Jennie's Dad, who also attended West Sioux, said he knew great things were in store for the young athlete after a trip to Iowa when she was eight. She saw her first snowfall. "Her reaction was to pack a snowball -- then toss it out of sight," USA Today reports.

Finch makes time in her busy schedule to do charity work. She has partnered with Cal Ripken, Jr. to conduct softball camps and clinics for disadvantaged youth and raises money to fight diabetes and world hunger. She even donated a Finch glove and other memorabilia for a fund-raiser for an area woman. For one fund-raiser she pitched to famous ballplayers, none of whom connected with her rise ball except for a foul tip. Later, personality showing through again, Finch explained that it wasn't their fault, her pitching was different than the style they knew.

The Olympian also made her Grandma proud when, in a magazine profile, she said she believed, "I can do all the things in Christ who gives me strength."

Grandma Barents, who taught Sunday School for 22 years and volunteers her sewing skills to refurbish wheelchairs, has a similar philosophy, "I try to put God first place in my life. Makes things work out much better."


(Photo)
* 2004 US Olympic gold-medal winning softball team member; pitched two of the winning games

*Tossed a no-hitter with five strikeouts over three innings in her Olympic debut, a 7-0 win over Italy.

* 2-time National Collegiate Player of the Year

* Holds NCAA records for consecutive wins (60) and most wins in a single season without a loss (32)

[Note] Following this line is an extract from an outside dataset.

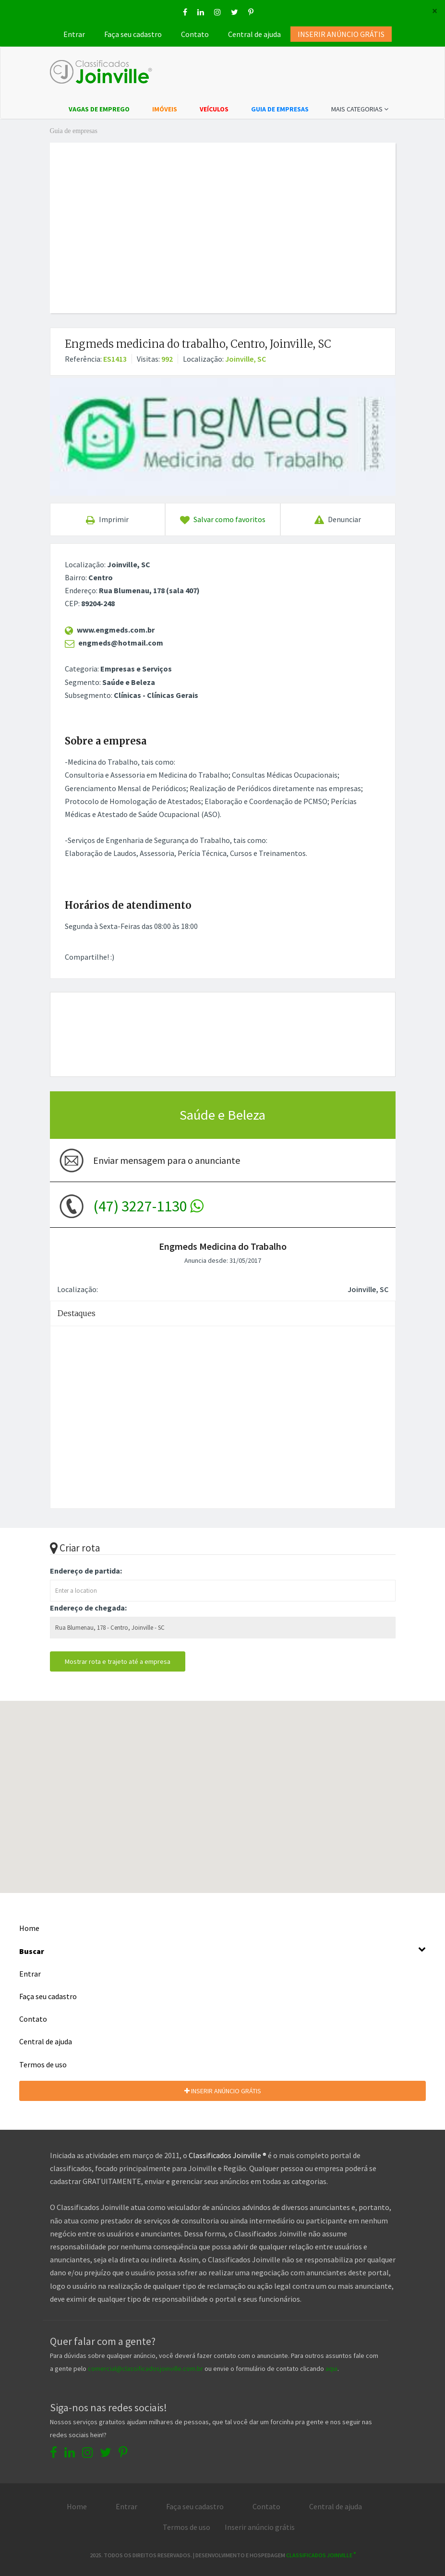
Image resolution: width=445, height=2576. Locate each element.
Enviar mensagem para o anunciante (166, 1160)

* Gold medal, 2003 Pan Am Games

*3-time All-American

* Most Outstanding Player 2001 Women's College World Series

* One of People Magazine's 50 most beautiful people of 2004

* Co-host on Fox's "This Week in Baseball"

* Tosses a softball 71 miles per hour

* Endorsements: Sprint, Innovative Sports, 24 hour Fitness, Bank of America, Bolle, Mizuno, Sealyand, of course, the Finch Windmill invented by her father

* In the news: Sports Illustrated, People, Glamour, USA Today, Vanity Fair, New York Times,

*Went 15-0 with a 0.27 earned run average on USA Softball's pre-Olympics tour

*Struck out (among others) All-Star catcher Mike Piazza and outfielder Mike Cameron. Barry Bonds told her he wouldn't swing at her pitch until the Olympic team brought home the gold.